Scarborough, fair enough

Thursday was a good day. My kids' GCSE literature results were amazing and my actual kid got his second diving badge. To celebrate we went on an adventure: camping in Scarborough. Now, to many, nothing less than body-boarding the length of the Amazon counts as an actual adventure but my son and I see any unplanned trip as an adventure and this was our first two-handed camping expedition.




When we arrived I remembered that my kit does not class me as a professional camper. The average family appears to have a tent complete with fitted kitchen, double glazing and escalator, along with a selection of outbuildings housing their gym and fossil collections. My son and I had a tent, a plastic box with plates and a disposable barbecue.
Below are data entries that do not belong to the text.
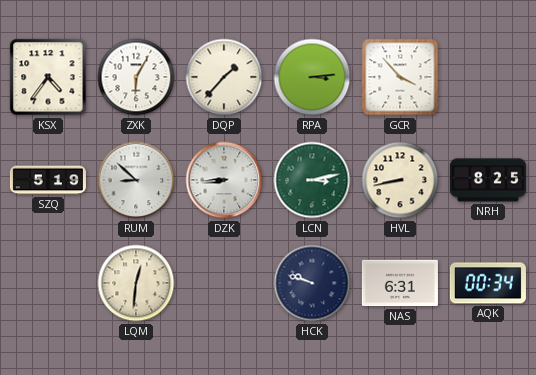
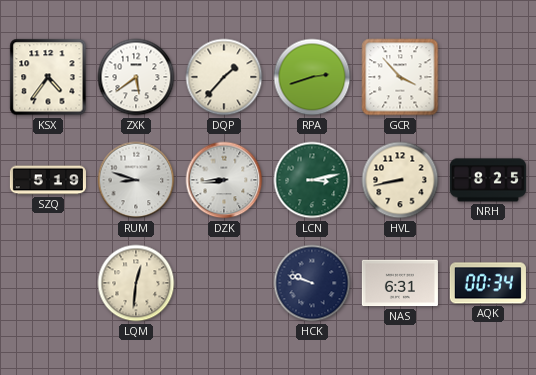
ZXK: 6:05 -> 5:39
RPA: 3:14 -> 2:42
RUM: 8:52 -> 8:48
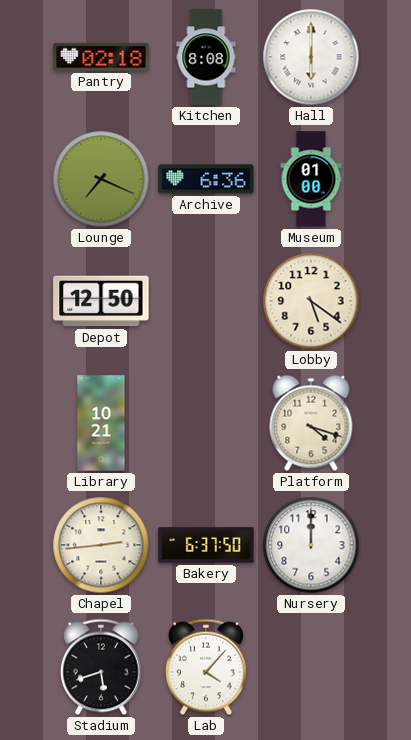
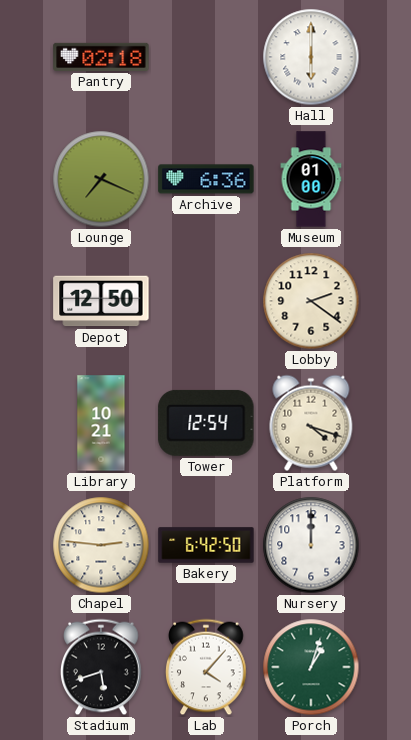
Kitchen: 8:08 -> none
Lobby: 5:21 -> 2:21
Tower: none -> 12:54
Chapel: 2:44 -> 2:46
Bakery: 6:37 -> 6:42
Porch: none -> 1:03
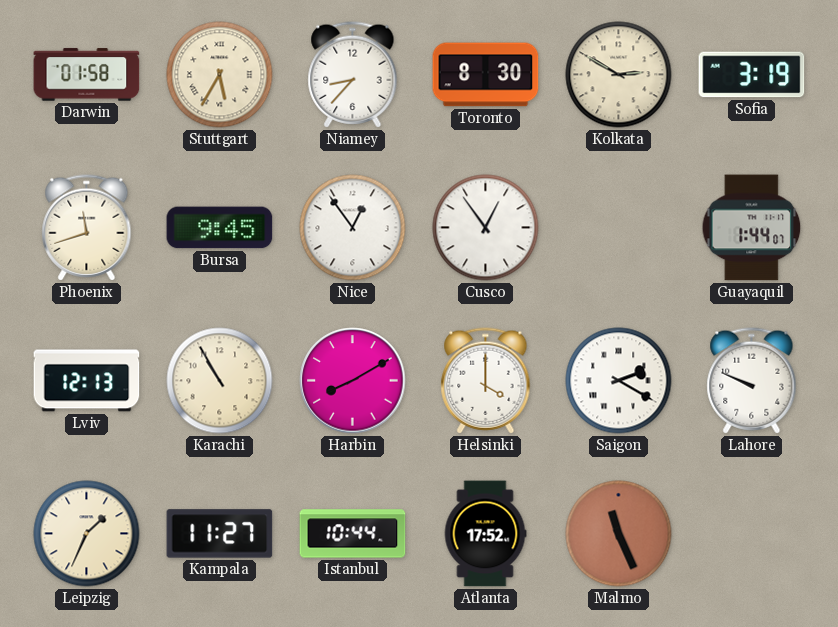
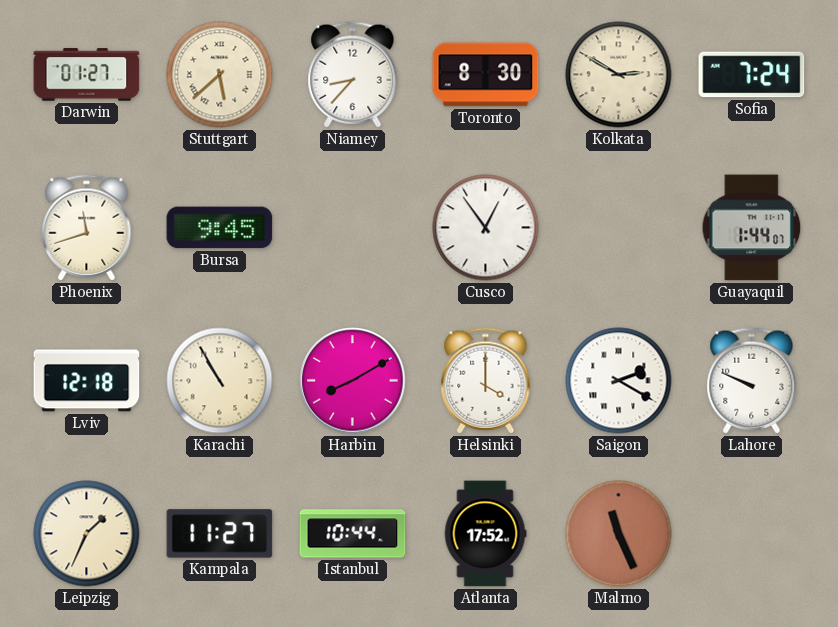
Darwin: 01:58 -> 01:27
Stuttgart: 5:35 -> 5:38
Sofia: 3:19 -> 7:24
Nice: 12:54 -> none
Lviv: 12:13 -> 12:18
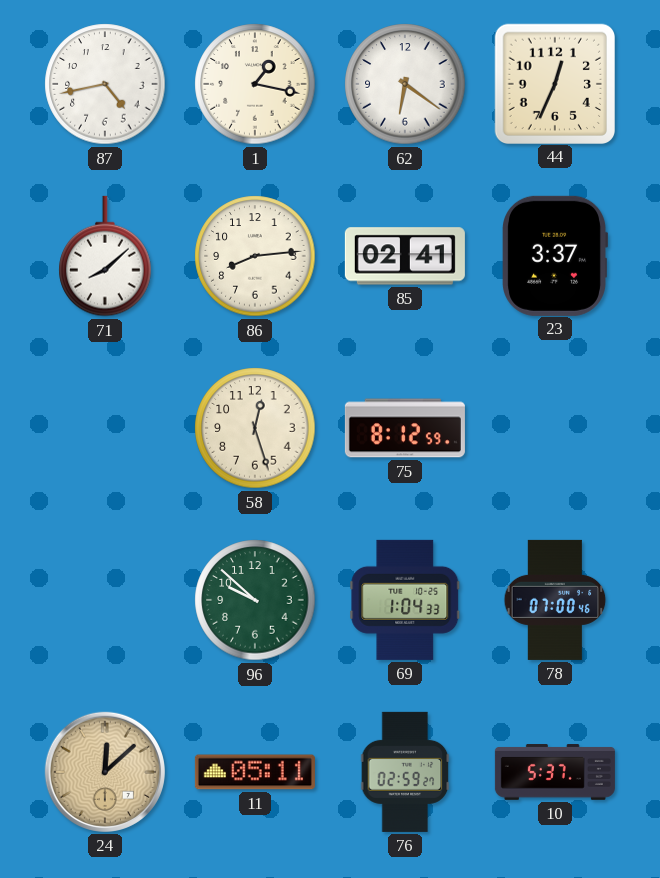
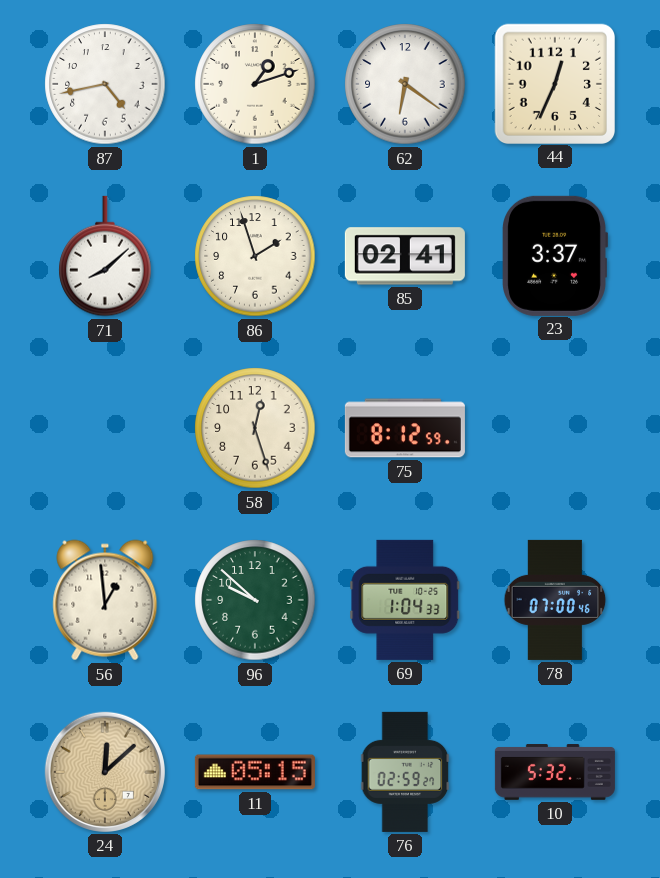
1: 1:17 -> 1:12
86: 8:14 -> 1:57
56: none -> 12:59
11: 05:11 -> 05:15
10: 5:37 -> 5:32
So we were pretty hardcore. We managed to get the tent up, our belongings arranged and dinner cooked in just two hours flat.





As you will observe it was a lovely evening and we relished the opportunity to eat al fresco and walk along the cliff path before clambering into our sleeping bags.

Of course, as is traditional, I awoke in the night to the sound of rain and it sheeted down for the next 24 hours. Undaunted, we went to Scarborough Castle for a heritage event based on pirates. There my son learnt lots of facts including that grog was water which had gone brackish and sailors used to pour rum in to sterilise it and drink it with clenched teeth to strain the scum out. They ate biscuit too which was flour, water and salt baked hard for two hours and dipped in ale to kill the weevils that infested it. Clearly, they would have made excellent modern day campers.







Finally, I gave in to the inevitable and we left the camping stove in the tent and went for pizza in town.







Overnight a miracle occurred. The rain stopped. This meant we packed the tent up in the sun and gave my son a chance to play cricket with some other kids on the site.